Miró a derecha e izquierda, contemplando los miembros del Consejo, sus ricos mantos y sus figuras rubicundas contrastaban con la delgada y manchada figura del guerrero que ahora se acercaba a la mesa central flanqueado por sus dos guardias. La mayoría lo miró con expresión de repugnancia, de temor, puesto que hacía tres años los forzó a aceptar un trato mediante el fuego y la estaca. Ahora estaba aquí como suplicante. Horvathy comprobó que los rostros de los pocos a los que fue necesario informar expresaban un triunfo apenas oculto.

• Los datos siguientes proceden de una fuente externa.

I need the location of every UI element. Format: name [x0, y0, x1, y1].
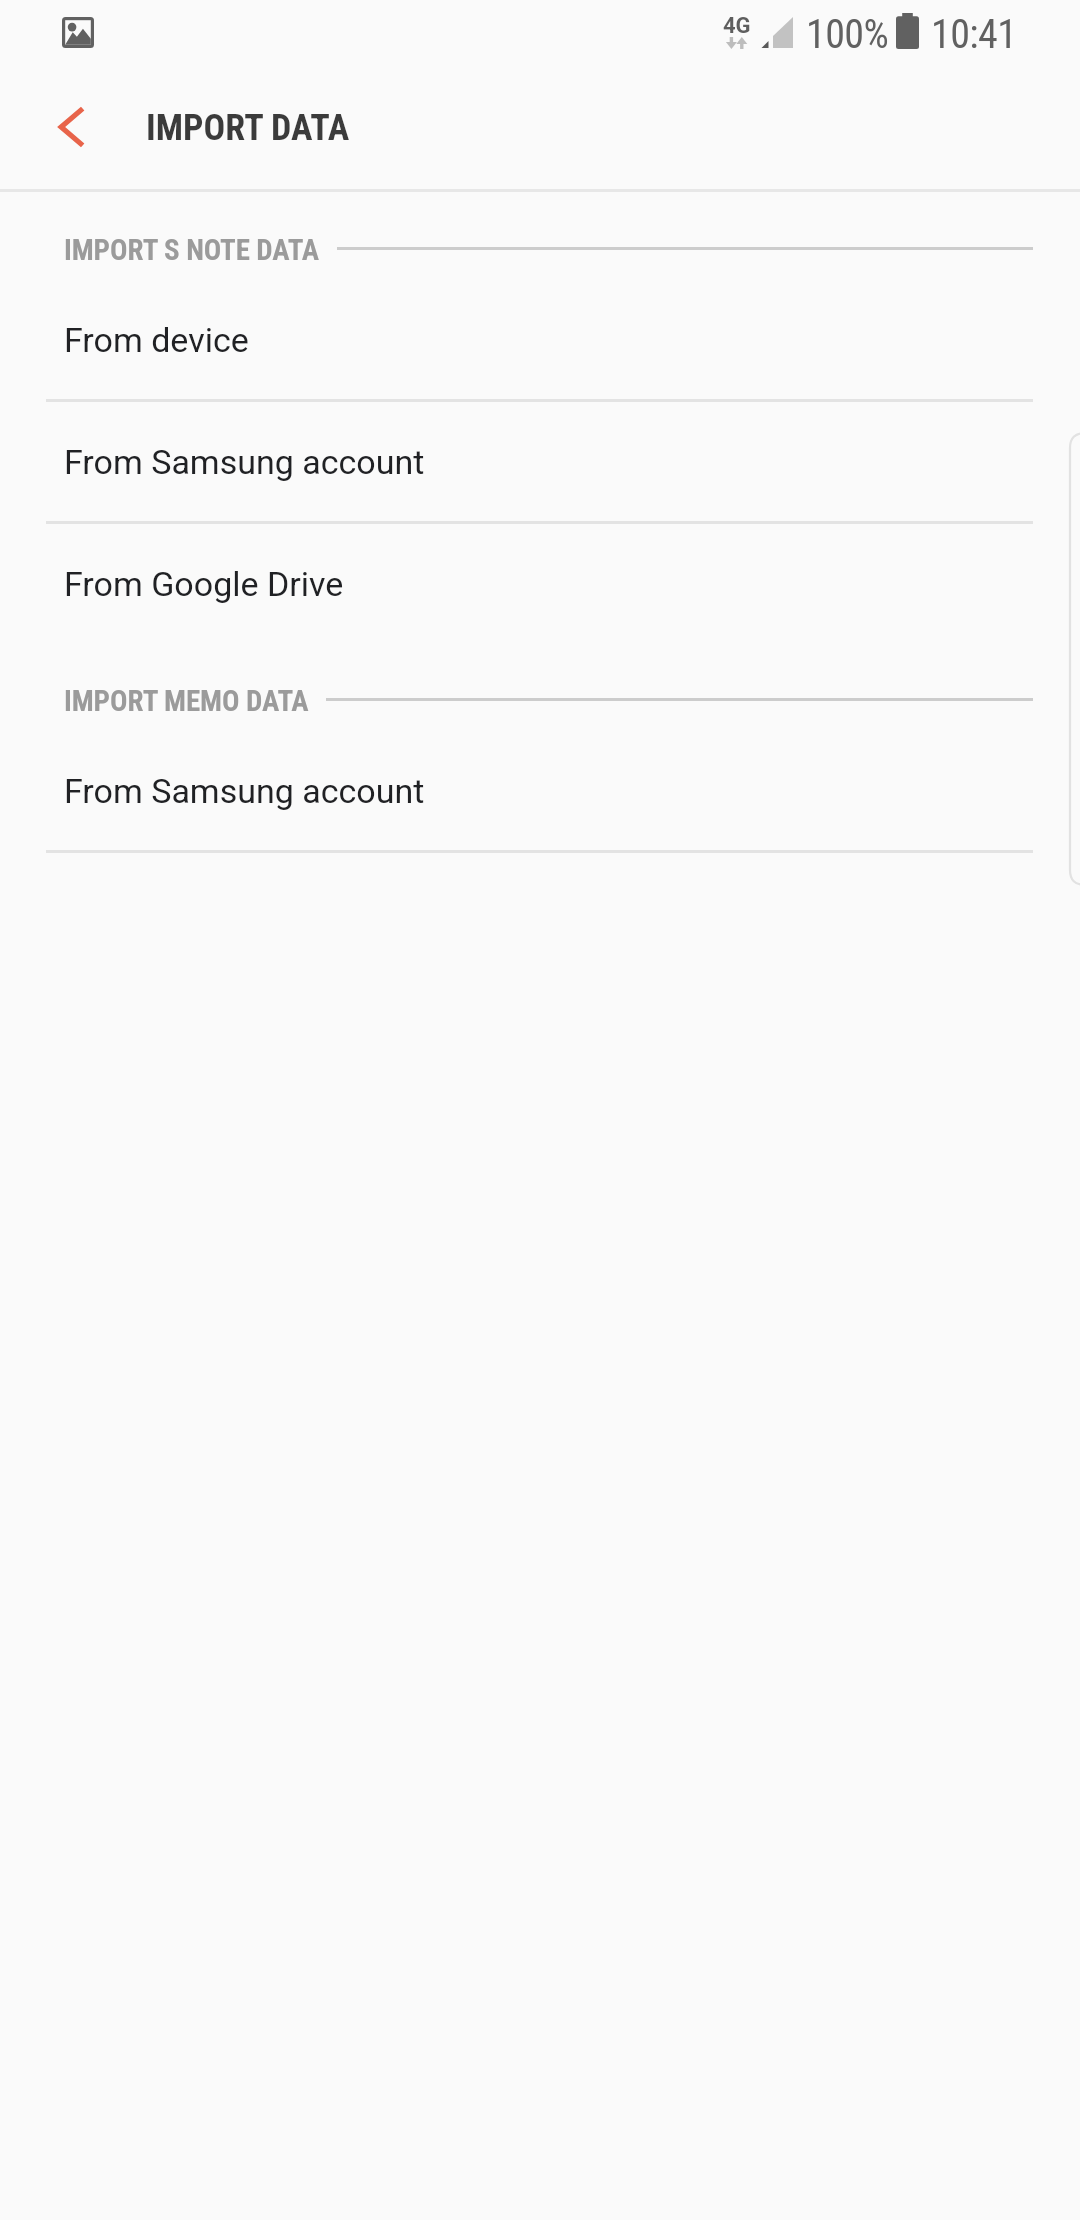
- button[interactable]: From Google Drive: [0, 524, 1080, 643]
- staticText: From Google Drive: [64, 564, 344, 604]
- button[interactable]: From Samsung account: [0, 402, 1080, 521]
- staticText: 10:41: [931, 11, 1017, 58]
- staticText: 100%: [806, 11, 889, 58]
- button[interactable]: From Samsung account: [0, 731, 1080, 850]
- staticText: 4G: [723, 13, 751, 39]
- button[interactable]: Navigate back: [12, 68, 130, 185]
- staticText: IMPORT DATA: [146, 107, 350, 149]
- button[interactable]: From device: [0, 280, 1080, 399]
- staticText: From device: [64, 320, 249, 360]
- staticText: From Samsung account: [64, 771, 425, 811]
- staticText: IMPORT MEMO DATA: [64, 684, 309, 718]
- staticText: IMPORT S NOTE DATA: [64, 233, 320, 267]
- staticText: From Samsung account: [64, 442, 425, 482]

Vlad mantuvo la vista al frente. Caminó hasta el centro de la sala y se detuvo ante la mesa sobre la cual se apoyaban los pesados tomos encuadernados en cuero de las actas del Consejo. Junto a estos símbolos de la riqueza de la Liga y también ejemplos de sus proezas, reposaban dos objetos. Uno era una luna dorada envuelta en hojas de parra. El otro era un halcón cuya envergadura era de un palmo de ancho inclinada sobre una liebre, ambos exquisitamente detallados.

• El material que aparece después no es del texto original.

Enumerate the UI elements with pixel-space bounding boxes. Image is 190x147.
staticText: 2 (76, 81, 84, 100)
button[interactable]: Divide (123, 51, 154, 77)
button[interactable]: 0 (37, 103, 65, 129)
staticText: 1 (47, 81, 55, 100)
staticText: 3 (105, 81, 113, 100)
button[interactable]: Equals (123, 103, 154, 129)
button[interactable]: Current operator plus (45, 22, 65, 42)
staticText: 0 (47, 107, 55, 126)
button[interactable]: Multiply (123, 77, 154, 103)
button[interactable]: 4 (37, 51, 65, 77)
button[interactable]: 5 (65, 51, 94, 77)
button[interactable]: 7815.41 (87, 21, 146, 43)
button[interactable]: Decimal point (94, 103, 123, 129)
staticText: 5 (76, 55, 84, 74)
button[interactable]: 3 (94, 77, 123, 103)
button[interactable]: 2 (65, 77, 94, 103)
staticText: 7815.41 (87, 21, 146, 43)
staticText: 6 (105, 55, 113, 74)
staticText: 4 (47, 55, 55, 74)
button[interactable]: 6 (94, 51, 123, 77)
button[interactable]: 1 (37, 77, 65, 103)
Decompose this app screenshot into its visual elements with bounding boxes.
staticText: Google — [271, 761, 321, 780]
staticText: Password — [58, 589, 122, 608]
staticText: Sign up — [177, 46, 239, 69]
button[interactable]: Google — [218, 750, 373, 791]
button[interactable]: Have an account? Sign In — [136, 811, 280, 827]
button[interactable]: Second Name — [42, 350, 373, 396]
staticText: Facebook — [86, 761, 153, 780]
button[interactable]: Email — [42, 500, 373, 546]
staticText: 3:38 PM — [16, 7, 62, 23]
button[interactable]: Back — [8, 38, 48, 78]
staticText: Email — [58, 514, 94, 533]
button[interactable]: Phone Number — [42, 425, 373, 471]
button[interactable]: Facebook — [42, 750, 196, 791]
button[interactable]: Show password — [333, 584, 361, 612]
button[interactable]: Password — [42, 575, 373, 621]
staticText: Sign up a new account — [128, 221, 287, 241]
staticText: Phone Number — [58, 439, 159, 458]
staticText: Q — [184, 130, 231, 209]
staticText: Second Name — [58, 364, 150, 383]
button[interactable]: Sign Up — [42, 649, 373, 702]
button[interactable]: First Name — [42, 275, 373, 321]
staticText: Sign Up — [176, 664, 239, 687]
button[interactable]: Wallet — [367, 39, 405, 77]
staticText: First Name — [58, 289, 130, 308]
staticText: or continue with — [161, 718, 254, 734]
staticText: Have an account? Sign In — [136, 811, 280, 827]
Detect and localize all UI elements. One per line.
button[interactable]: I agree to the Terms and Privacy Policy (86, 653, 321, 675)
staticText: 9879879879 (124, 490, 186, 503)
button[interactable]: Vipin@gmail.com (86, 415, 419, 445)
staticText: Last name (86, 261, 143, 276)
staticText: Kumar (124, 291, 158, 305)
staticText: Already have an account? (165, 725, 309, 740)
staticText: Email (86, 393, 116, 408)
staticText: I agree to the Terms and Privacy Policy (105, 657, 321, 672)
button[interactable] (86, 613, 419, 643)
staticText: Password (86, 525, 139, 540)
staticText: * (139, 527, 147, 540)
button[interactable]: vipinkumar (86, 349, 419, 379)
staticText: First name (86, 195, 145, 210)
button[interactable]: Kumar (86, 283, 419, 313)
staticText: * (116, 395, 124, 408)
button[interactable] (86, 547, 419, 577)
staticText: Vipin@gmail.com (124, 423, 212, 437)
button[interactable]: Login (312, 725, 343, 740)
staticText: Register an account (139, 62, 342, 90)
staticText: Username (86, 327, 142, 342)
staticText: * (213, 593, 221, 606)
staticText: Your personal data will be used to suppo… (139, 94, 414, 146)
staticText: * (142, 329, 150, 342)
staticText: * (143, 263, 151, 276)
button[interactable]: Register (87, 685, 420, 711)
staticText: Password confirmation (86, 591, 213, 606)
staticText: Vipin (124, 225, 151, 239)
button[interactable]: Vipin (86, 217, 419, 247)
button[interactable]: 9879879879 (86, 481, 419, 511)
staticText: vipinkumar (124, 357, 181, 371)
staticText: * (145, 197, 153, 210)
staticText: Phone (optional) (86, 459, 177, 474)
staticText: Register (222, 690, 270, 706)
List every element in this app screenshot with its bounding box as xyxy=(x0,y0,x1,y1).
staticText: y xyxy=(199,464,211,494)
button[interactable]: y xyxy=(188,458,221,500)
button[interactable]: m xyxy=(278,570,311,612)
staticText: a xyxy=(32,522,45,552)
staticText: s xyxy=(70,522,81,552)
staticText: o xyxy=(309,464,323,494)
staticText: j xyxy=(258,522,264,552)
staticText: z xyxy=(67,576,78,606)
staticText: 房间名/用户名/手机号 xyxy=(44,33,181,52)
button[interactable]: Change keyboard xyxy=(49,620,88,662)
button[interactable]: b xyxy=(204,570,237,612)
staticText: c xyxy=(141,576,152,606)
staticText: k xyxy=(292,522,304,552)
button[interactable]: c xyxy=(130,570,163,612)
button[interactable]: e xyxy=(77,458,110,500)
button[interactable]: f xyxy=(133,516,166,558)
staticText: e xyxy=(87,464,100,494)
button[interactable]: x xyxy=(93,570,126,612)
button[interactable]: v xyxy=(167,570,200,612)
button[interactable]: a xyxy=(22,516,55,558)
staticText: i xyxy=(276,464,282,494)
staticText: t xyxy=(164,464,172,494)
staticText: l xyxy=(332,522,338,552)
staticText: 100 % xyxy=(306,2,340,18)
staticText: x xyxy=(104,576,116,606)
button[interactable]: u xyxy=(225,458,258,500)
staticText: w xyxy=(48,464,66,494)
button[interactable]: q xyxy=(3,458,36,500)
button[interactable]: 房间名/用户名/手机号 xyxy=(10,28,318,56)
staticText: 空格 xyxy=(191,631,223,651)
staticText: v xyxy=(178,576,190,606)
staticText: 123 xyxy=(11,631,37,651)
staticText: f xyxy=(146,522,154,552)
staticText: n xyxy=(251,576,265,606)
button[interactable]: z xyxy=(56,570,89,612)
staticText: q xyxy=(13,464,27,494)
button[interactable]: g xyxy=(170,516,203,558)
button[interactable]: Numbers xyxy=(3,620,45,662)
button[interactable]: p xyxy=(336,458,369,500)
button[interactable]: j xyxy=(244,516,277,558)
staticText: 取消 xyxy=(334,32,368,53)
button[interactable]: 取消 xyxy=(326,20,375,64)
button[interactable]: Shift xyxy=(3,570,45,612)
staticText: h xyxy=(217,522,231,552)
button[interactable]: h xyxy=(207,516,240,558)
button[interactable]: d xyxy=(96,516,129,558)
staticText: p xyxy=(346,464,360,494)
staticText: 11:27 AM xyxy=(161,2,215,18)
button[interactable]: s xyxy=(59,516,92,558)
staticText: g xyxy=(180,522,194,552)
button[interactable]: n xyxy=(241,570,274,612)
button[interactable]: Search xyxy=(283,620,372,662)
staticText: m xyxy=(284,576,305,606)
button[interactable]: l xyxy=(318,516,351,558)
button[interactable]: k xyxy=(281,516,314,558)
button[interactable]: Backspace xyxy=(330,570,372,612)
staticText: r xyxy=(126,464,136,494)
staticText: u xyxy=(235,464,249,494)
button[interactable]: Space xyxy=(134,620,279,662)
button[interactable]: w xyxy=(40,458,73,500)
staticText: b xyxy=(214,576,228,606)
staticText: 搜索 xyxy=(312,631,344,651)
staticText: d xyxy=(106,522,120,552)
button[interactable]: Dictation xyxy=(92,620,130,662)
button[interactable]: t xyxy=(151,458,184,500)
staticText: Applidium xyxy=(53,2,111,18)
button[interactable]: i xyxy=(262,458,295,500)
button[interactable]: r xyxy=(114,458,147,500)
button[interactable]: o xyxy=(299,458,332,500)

Durante un momento, Vlad examinó la talla, la expresión del cazador y de la presa. Después miró a los consejeros que mandaron realizar la talla y vio las sonrisas que algunos no se molestaron en ocultar; dirigió la mirada al otro lado de la mesa, al hombre sentado allí, y vio la tristeza de la mirada del conde. Vio que Horvathy echaba un vistazo a la izquierda, a Jan Jiskra. Y entonces comprendió.

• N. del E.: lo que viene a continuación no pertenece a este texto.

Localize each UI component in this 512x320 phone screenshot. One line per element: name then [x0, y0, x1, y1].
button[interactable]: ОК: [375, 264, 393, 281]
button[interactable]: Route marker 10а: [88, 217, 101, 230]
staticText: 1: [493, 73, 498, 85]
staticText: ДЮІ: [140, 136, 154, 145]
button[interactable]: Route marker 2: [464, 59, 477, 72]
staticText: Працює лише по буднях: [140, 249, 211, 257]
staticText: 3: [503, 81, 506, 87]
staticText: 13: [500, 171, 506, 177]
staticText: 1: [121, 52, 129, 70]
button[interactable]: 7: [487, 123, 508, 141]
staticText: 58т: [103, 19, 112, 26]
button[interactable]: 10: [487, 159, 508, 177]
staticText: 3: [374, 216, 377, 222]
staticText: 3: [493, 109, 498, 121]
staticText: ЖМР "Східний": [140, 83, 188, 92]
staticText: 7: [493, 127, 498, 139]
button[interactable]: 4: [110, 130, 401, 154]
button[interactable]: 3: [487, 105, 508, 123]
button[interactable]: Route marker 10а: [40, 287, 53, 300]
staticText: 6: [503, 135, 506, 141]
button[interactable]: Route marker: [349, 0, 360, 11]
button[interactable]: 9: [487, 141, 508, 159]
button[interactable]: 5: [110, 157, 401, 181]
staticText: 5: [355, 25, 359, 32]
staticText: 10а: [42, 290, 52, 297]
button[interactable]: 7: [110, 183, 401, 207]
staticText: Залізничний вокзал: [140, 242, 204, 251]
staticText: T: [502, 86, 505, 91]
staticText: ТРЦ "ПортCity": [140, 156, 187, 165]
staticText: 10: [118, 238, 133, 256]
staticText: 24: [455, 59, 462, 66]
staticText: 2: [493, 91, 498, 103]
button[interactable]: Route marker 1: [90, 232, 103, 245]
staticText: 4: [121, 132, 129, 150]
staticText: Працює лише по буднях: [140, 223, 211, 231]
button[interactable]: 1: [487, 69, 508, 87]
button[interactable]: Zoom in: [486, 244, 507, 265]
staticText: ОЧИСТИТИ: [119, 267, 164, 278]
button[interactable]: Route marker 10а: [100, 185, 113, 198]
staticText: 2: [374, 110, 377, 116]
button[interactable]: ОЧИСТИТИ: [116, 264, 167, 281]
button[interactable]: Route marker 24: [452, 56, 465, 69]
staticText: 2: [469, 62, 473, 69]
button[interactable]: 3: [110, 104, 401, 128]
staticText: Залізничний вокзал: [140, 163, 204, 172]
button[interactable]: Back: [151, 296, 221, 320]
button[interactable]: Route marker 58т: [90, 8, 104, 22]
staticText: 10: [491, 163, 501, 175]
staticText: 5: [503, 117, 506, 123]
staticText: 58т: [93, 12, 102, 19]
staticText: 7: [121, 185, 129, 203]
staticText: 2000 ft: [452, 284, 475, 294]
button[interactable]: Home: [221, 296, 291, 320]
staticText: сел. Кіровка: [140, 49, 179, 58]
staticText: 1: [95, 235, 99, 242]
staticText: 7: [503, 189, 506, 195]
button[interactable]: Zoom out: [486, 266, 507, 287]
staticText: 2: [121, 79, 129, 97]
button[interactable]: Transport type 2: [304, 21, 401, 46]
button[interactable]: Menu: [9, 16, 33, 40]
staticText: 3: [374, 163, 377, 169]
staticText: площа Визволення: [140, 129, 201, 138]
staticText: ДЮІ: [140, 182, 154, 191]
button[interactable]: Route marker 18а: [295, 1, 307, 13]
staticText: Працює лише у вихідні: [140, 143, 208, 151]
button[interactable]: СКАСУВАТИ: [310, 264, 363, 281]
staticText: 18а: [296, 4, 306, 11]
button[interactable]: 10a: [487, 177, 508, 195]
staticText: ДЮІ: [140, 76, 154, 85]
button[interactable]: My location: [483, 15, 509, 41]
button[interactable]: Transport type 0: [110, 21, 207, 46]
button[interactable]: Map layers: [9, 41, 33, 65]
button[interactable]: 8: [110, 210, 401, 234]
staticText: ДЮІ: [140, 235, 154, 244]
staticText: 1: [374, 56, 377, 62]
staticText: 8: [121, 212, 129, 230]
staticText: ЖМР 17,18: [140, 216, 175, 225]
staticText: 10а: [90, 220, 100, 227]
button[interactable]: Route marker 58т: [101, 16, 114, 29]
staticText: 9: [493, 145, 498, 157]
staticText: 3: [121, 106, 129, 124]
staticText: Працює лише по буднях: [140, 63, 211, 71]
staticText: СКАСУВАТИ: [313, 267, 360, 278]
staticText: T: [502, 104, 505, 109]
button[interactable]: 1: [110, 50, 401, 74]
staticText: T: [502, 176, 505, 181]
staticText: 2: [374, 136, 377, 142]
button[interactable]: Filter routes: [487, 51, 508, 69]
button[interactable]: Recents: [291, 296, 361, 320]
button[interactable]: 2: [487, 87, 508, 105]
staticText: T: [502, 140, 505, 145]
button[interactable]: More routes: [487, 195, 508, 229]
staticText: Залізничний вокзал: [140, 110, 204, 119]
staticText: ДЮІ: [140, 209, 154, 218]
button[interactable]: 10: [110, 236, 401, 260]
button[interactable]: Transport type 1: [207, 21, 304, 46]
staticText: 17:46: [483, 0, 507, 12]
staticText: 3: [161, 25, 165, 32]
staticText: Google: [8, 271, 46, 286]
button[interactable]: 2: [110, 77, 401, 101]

La docena de hombres avanzó rápidamente a través de los rayos del sol, algunos con espadas, otros con garrotes. El Negro Ilie vio acero, trató de desenvainar el propio. Los garrotes golpearon las manos, el estómago… e Ilie cayó. Una espada se apoyaba contra la garganta de Stoica y le quitaron su puñal con rapidez. Sólo Drácula permanecía intacto, aunque los aceros le apuntaban, quizá porque había alzado los brazos en señal de rendición.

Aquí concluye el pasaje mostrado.